With the approval of the Department, UCLA and Cedars-Sinai entered into a delegation contract which allowed Cedars-Sinai to receive Medi-Cal reimbursement for treatment of the ACC patients under UCLA's prime contract. The delegation contract became effective August 10, 1984 and was the first of its kind in the state.2

The delegation contract provided: "[Cedars-Sinai] shall provide acute inpatient care to patients who are registered in the [Cedars-Sinai] Ambulatory Care Center (Clinic) and determined to require inpatient care in areas of medicine, surgery, obstetrics/gynecology, pediatrics, neonatology (intensive care and intermediate neonatal nursery services) and nursery on behalf of UCLA, and shall receive payment from UCLA pursuant to this agreement only when such patients are prior authorized in writing (Treatment Authorization Request) or by telephone (log number) by the Department of Health Services on admission of the patient to [Cedars-Sinai]." The delegation contract provided that Cedars-Sinai would be paid the same per diem rate that UCLA received under the prime contract.

The parties agreed that the delegation contract was to be "governed by and construed in accordance with all applicable laws, regulations and provisions of the [prime] contract, and obligations of UCLA under the [prime] contract." The delegation contract provided that either party could terminate the contract "without cause at any time by giving written notice to the other party . . . . no later than 60 days prior to the effective date of termination."

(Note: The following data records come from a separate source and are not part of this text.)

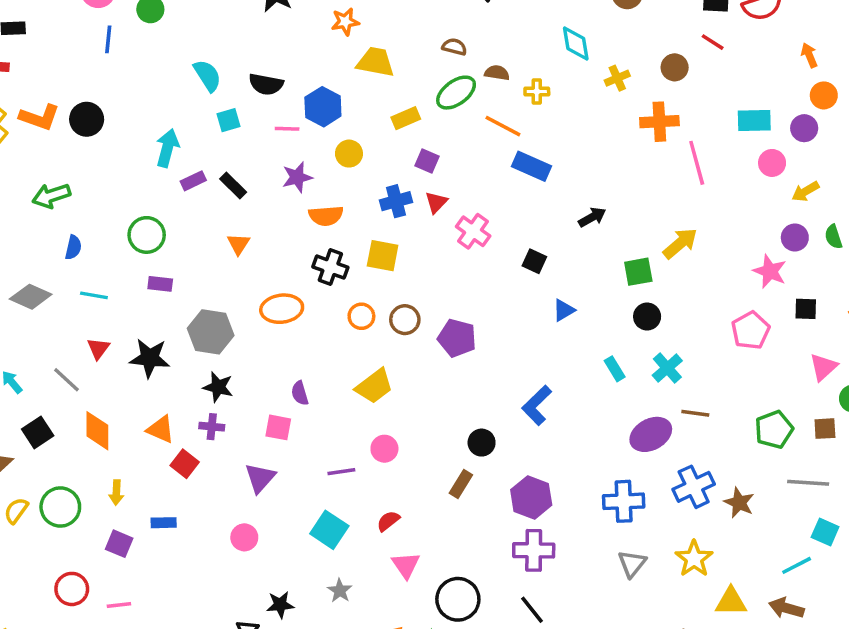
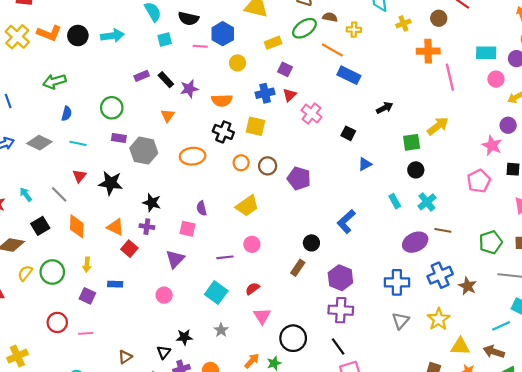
cyan arrow: (167, 148) -> (112, 36), moved, turned 65
purple star: (297, 177) -> (189, 89), moved
gray hexagon: (211, 332) -> (144, 151), moved

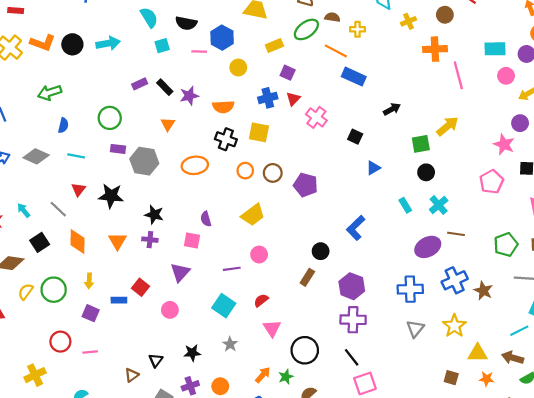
orange triangle: (116, 227) -> (118, 241), turned 36
red square: (129, 249) -> (141, 287), moved
black triangle: (164, 352) -> (156, 360), moved
yellow cross: (17, 356) -> (35, 375), moved

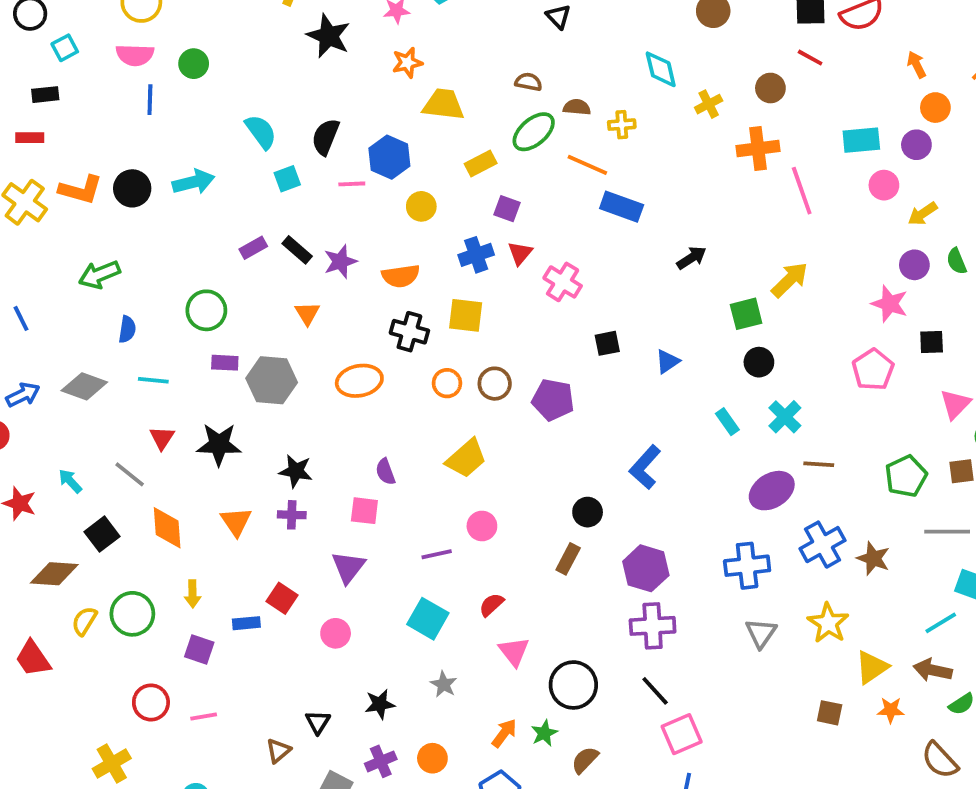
black semicircle: (186, 23) -> (325, 137), turned 105
black square: (355, 137) -> (607, 343), moved, turned -32
yellow triangle: (478, 353) -> (872, 667), turned -30

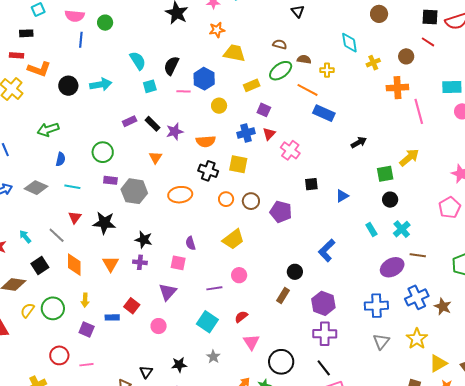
orange L-shape: (81, 190) -> (39, 69), moved

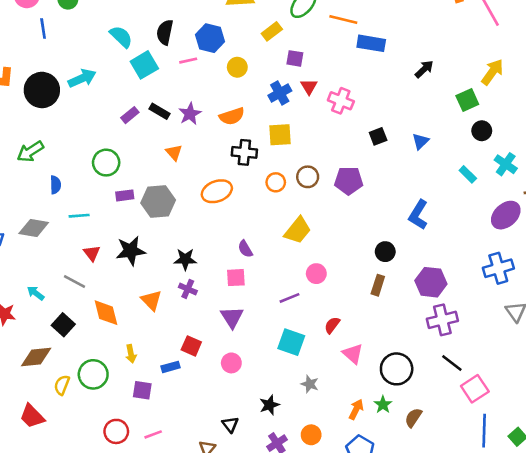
black circle: (68, 86) -> (42, 90), size x1.4
cyan square: (150, 86) -> (144, 65), size x1.5
purple cross: (140, 262) -> (188, 289), turned 32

Cedars-Sinai and UCLA operated under the delegation contract for eight years. Although the delegation contract required Cedars-Sinai to bill UCLA for reimbursement of inpatient treatment of prior authorized ACC Medi-Cal patients, Cedars-Sinai apparently billed the Department directly under UCLA's contract provider number and received UCLA's contract rate. The Department continued to pay Cedars-Sinai at the cost rate for its treatment of emergency room, retro-qualified and CCS patients.